* _Recorded information_
============================================================

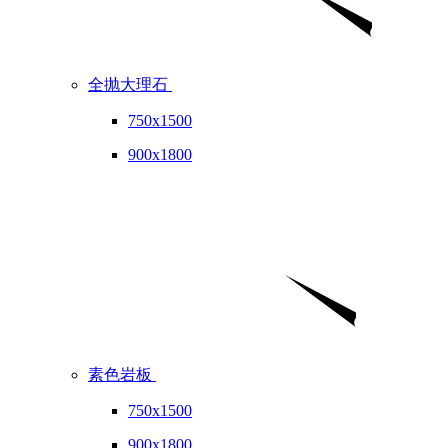
全抛大理石
750x1500
900x1800
素色岩板
750x1500
900x1800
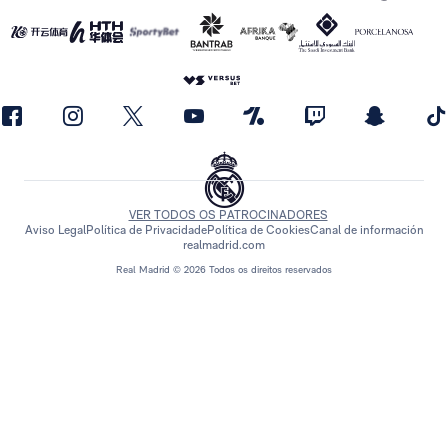
VER TODOS OS PATROCINADORES
Aviso Legal
Política de Privacidade
Política de Cookies
Canal de información
realmadrid.com
Real Madrid © 2026 Todos os direitos reservados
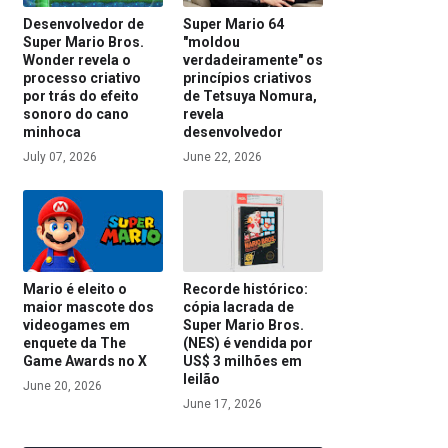
Desenvolvedor de
Super Mario 64
Super Mario Bros.
"moldou
Wonder revela o
verdadeiramente" os
processo criativo
princípios criativos
por trás do efeito
de Tetsuya Nomura,
sonoro do cano
revela
minhoca
desenvolvedor
July 07, 2026
June 22, 2026
Mario é eleito o
Recorde histórico:
maior mascote dos
cópia lacrada de
videogames em
Super Mario Bros.
enquete da The
(NES) é vendida por
Game Awards no X
US$ 3 milhões em
leilão
June 20, 2026
June 17, 2026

============================================================

* _Your goal_
No line before the one containing "sonoro do cano" should be copied; restate that line and all the rest through the end of the data above word for word.

* _Response below_
sonoro do cano
revela
minhoca
desenvolvedor
July 07, 2026
June 22, 2026
Mario é eleito o
Recorde histórico:
maior mascote dos
cópia lacrada de
videogames em
Super Mario Bros.
enquete da The
(NES) é vendida por
Game Awards no X
US$ 3 milhões em
leilão
June 20, 2026
June 17, 2026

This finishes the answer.